3 words for this book: unhinged, political, mind-blowing.
I don’t know if I have the intelligence to write a review for a book that melted all my brain cells with its grandiosity, but I shall try.
I have read a few political fantasy books, but somehow I was unprepared for what I encountered in The Traitor Baru Cormorant. First of all, it’s frustrating to realise I haven’t harnessed any emotional tools to deconstruct this at this stage of my reader life whilst it emotionally devastated me. I stared at a wall for a full hour after finishing this one, trying to make sense of how this book latched itself on the shelves where I keep my thoughts.
Baru’s home, where she lives with her two father and mother, is colonised by the empire and from early on, you realise that Baru will be a traitor and a villain no matter what. She leaves her home, she trains to become the Empire’s accountant and infiltrates herself in the deepest webs of the world, never losing sight of her goals to destroy it all. I lost my shit right here. THE MC IS AN ACCOUNTANT. HELLO. WHAT?

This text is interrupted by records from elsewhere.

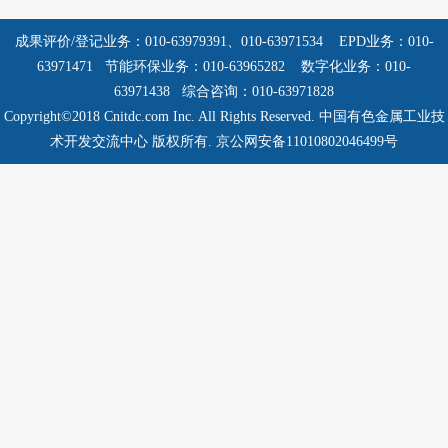
成果评价/登记业务：010-63979391、010-63971534
EPD业务：010-
63971471 节能环保业务：010-63965282
数字化业务：010-
63971438 综合咨询：010-63971828
Copyright©2018 Cnitdc.com Inc. All Rights Reserved.
中国有色金属工业技
术开发交流中心 版权所有.
京公网安备11010802046499号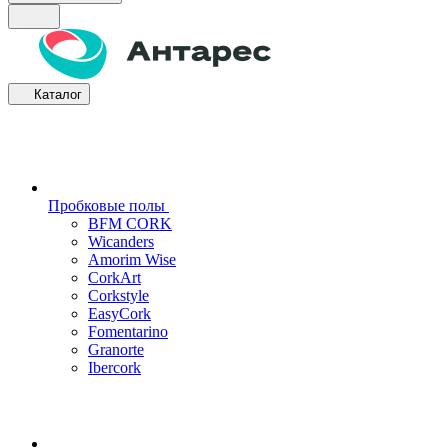
Каталог
Пробковые полы
BFM CORK
Wicanders
Amorim Wise
CorkArt
Corkstyle
EasyCork
Fomentarino
Granorte
Ibercork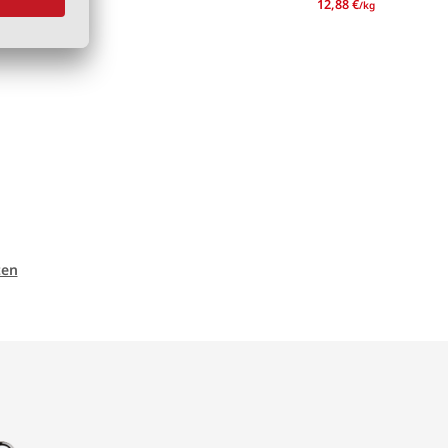
2,75 €
12,88 €
/kg
/kg
ten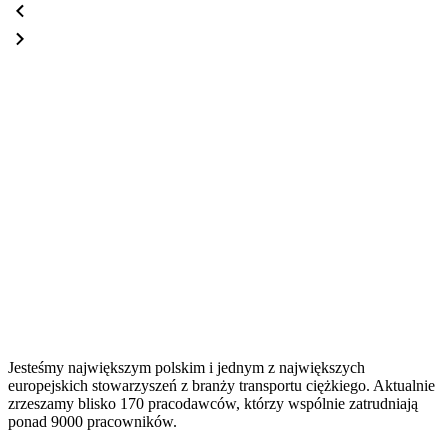
Jesteśmy największym polskim i jednym z największych
europejskich stowarzyszeń z branży transportu ciężkiego. Aktualnie
zrzeszamy blisko 170 pracodawców, którzy wspólnie zatrudniają
ponad 9000 pracowników.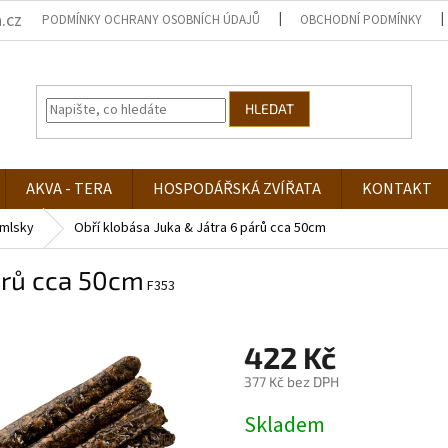
.cz
PODMÍNKY OCHRANY OSOBNÍCH ÚDAJŮ
OBCHODNÍ PODMÍNKY
HLEDAT
AKVA - TERA
HOSPODÁŘSKÁ ZVÍŘATA
KONTAKT
mlsky
Obří klobása Juka & Játra 6 párů cca 50cm
párů cca 50cm
F353
422 Kč
377 Kč bez DPH
Měrná
Skladem
cena: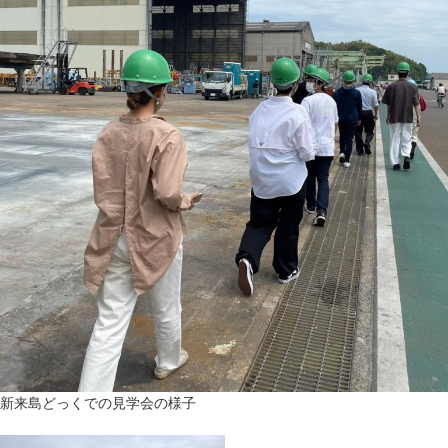
新来島どっくでの見学会の様子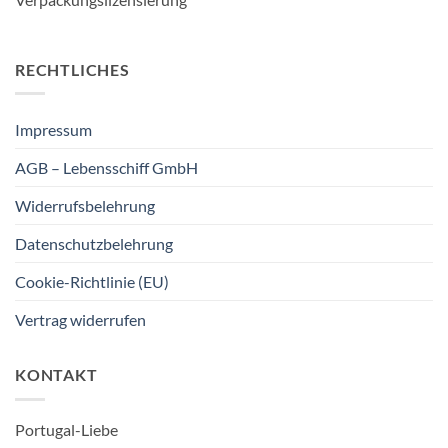
RECHTLICHES
Impressum
AGB – Lebensschiff GmbH
Widerrufsbelehrung
Datenschutzbelehrung
Cookie-Richtlinie (EU)
Vertrag widerrufen
KONTAKT
Portugal-Liebe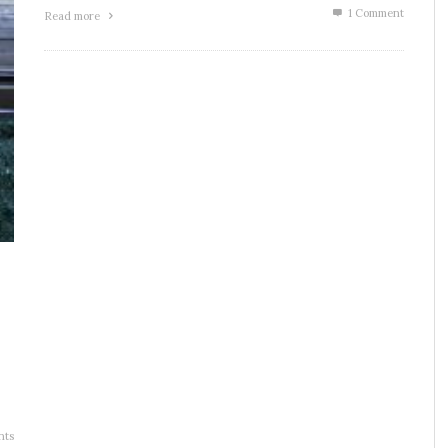
1
Comment
Read more
nts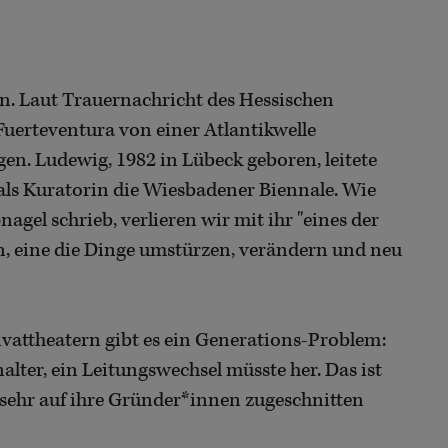
en. Laut Trauernachricht des Hessischen
Fuerteventura von einer Atlantikwelle
en. Ludewig, 1982 in Lübeck geboren, leitete
ls Kuratorin die Wiesbadener Biennale. Wie
gel schrieb, verlieren wir mit ihr "eines der
n, eine die Dinge umstürzen, verändern und neu
ivattheatern gibt es ein Generations-Problem:
lter, ein Leitungswechsel müsste her. Das ist
er sehr auf ihre Gründer*innen zugeschnitten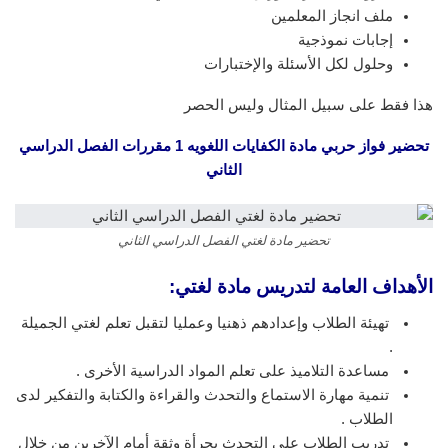
ملف انجاز المعلمين
إجابات نموذجية
وحلول لكل الأسئلة والإختبارات
هذا فقط على سبيل المثال وليس الحصر
تحضير فواز حربي مادة الكفايات اللغويه 1 مقررات الفصل الدراسي
الثاني
تحضير مادة لغتي الفصل الدراسي الثاني
الأهداف العامة لتدريس مادة لغتي:
تهيئة الطلاب وإعدادهم ذهنيا وعمليا لتقبل تعلم لغتي الجميلة
.
مساعدة التلاميذ على تعلم المواد الدراسية الأخرى .
تنمية مهارة الاستماع والتحدث والقراءة والكتابة والتفكير لدى
الطلاب .
تدريب الطلاب على التحدث بجرأة وثقة أمام الآخرين من خلال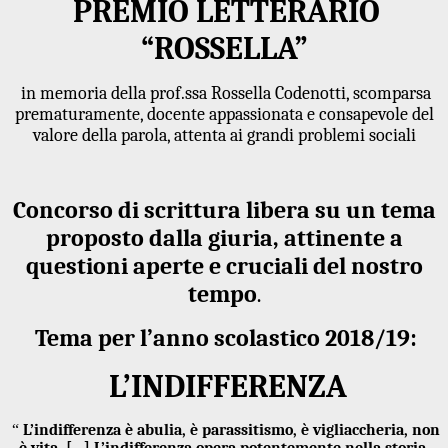
PREMIO LETTERARIO
“ROSSELLA”
in memoria della prof.ssa Rossella Codenotti, scomparsa
prematuramente, docente appassionata e consapevole del
valore della parola, attenta ai grandi problemi sociali
Concorso di scrittura libera su un tema
proposto dalla giuria, attinente a
questioni aperte e cruciali del nostro
tempo
.
Tema per l’anno scolastico 2018/19:
L’INDIFFERENZA
“
L’indifferenza è abulia, è parassitismo, è vigliaccheria, non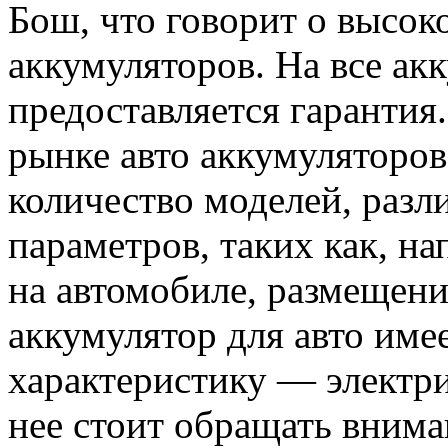
Бош, что говорит о высок
аккумуляторов. На все ак
предоставляется гарантия
рынке авто аккумуляторо
количество моделей, раз
параметров, таких как, н
на автомобиле, размещени
аккумулятор для авто им
характеристику — электр
нее стоит обращать вним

This is one hell of a dark book. It’s about power, about the limits of what you would do to meet your end goal. About corruption, colonialism, machination, love and war and the most perfect portrayal of revenge and betrayal I have ever read.
I loved how at every chapter you would face a new angle of the story and how twisted it became. How Baru and her supporting characters were both so human and such monsters. It was brutal to have a thought hovering over me whilst I was reading these pages and the thought was “who is the puppet and who’s the puppeteer in this story?”
Baru is devious, formal, cunning and intelligent beyond measure. What a character. I truly have no words to describe this force . I felt the more I drank her in, the more poisonous it felt and more in love I became. There is hardly a character that has ever made me feel like this.
This book broke something in me. Maybe that is why it took me so long to articulate my thoughts and this review.
And that ending. Slaps you with the force of a thousand sea waves whilst making you believe in love beyond words. I had to muffle a scream when I finished it and realised how far Baru went.
Subtly brutal is the best way to characterise this masterpiece.